Few commodities can attest to holding the sort of cultural cachet that cigarettes do. Once heralded as among the most definitively “cool” status symbols in Western media and print, smoking’s ultimate descent is interesting in terms of being a public health issue in conflict with conventions of fashion and image. The latest efforts to prevent smoking altogether is Truth, a campaign targeted specifically at young people in an attempt to cut back on teen smoking. The campaign boasts huge progress, claiming that this last year only 9 percent of teens smoked, as opposed to 23 percent 14 years ago. Using the mantra #FinishIT, the goal is to eliminate teen smoking altogether.
Sleek and colorful, Truth’s Web site offers information about the history of Big Tobacco, including methods of advertising or production layered with facts about the dangers of tobacco for health. Periodically updated, this table of numbered facts occupy most of the screen in little tan boxes, offering search functions such as death, race and women. A tab labeled “About truth” is presumably the movement’s mission statement: “We are here to empower, not to judge.” At the top is a series of other mottos and statistics regarding the fight against teen smoking, punctuated by young, stylish people partying, running or simply looking snappy and cool.
The irony of this movement comes from the method of fighting Big Tobacco. The most popular campaigns to fight smoking have urged teens not to give into peer pressure and ignore those who would try and make smoking appear stylish or necessary as a status symbol. While the merit of this rhetoric is debatable, the sentiment is generally positive, encouraging young people to think and act as individuals.
The #FinishIT movement utilizes the same tactic, but instead of demonizing peer pressure, it actively uses it as a tool to fight teen smoking. While stating that judgment is not the goal of the cause, much of the information on the Web site and the things readers are encouraged to do actively serve the goal of ostracizing smokers. One example is the poll function, with user feedback, which says that “almost 80% of us didn’t kiss a smoker last month. We’ll pucker up to that.” While the fight against teen smoking is a noble cause, statements like this simply serve to antagonize smokers while depicting them as less worthy human beings.
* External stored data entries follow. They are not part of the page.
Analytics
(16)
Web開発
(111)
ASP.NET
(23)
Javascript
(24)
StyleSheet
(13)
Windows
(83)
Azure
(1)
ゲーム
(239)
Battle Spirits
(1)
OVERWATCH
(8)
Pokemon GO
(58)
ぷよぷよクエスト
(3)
In a social media move similar to that of the recent “It’s On Us” movement at St. Olaf, proponents of the anti-smoking cause are encouraged to superimpose an orange X design over their social media profile pictures to show solidarity in the cause. While including on the website that the cause “loves smokers” and that the movement is not about “leaving them out,” this activity seems to fairly clearly reinforce exclusivity among participants while emphasizing peer pressure. If this sort of activity can gain any sort of traction online, the pressure to undergo such a simple task to change your online persona grows and grows. Although not intrinsically bad, this tactic is manipulative and asks individuals to support the cause simply because others already do, rather for its own merit.
If left unchecked, tactics for good can begin to use methods that work against their causes. In the case of this campaign and those like it, it is valuable to take a step back and look at not only the message being spread but the ways in which it is delivered to the people. It is a great victory that teen smoking is on the decline and I will celebrate the day it drops to zero, but until then, it is important to remember that smoking is the issue, and vilifying smokers isn’t a positive solution.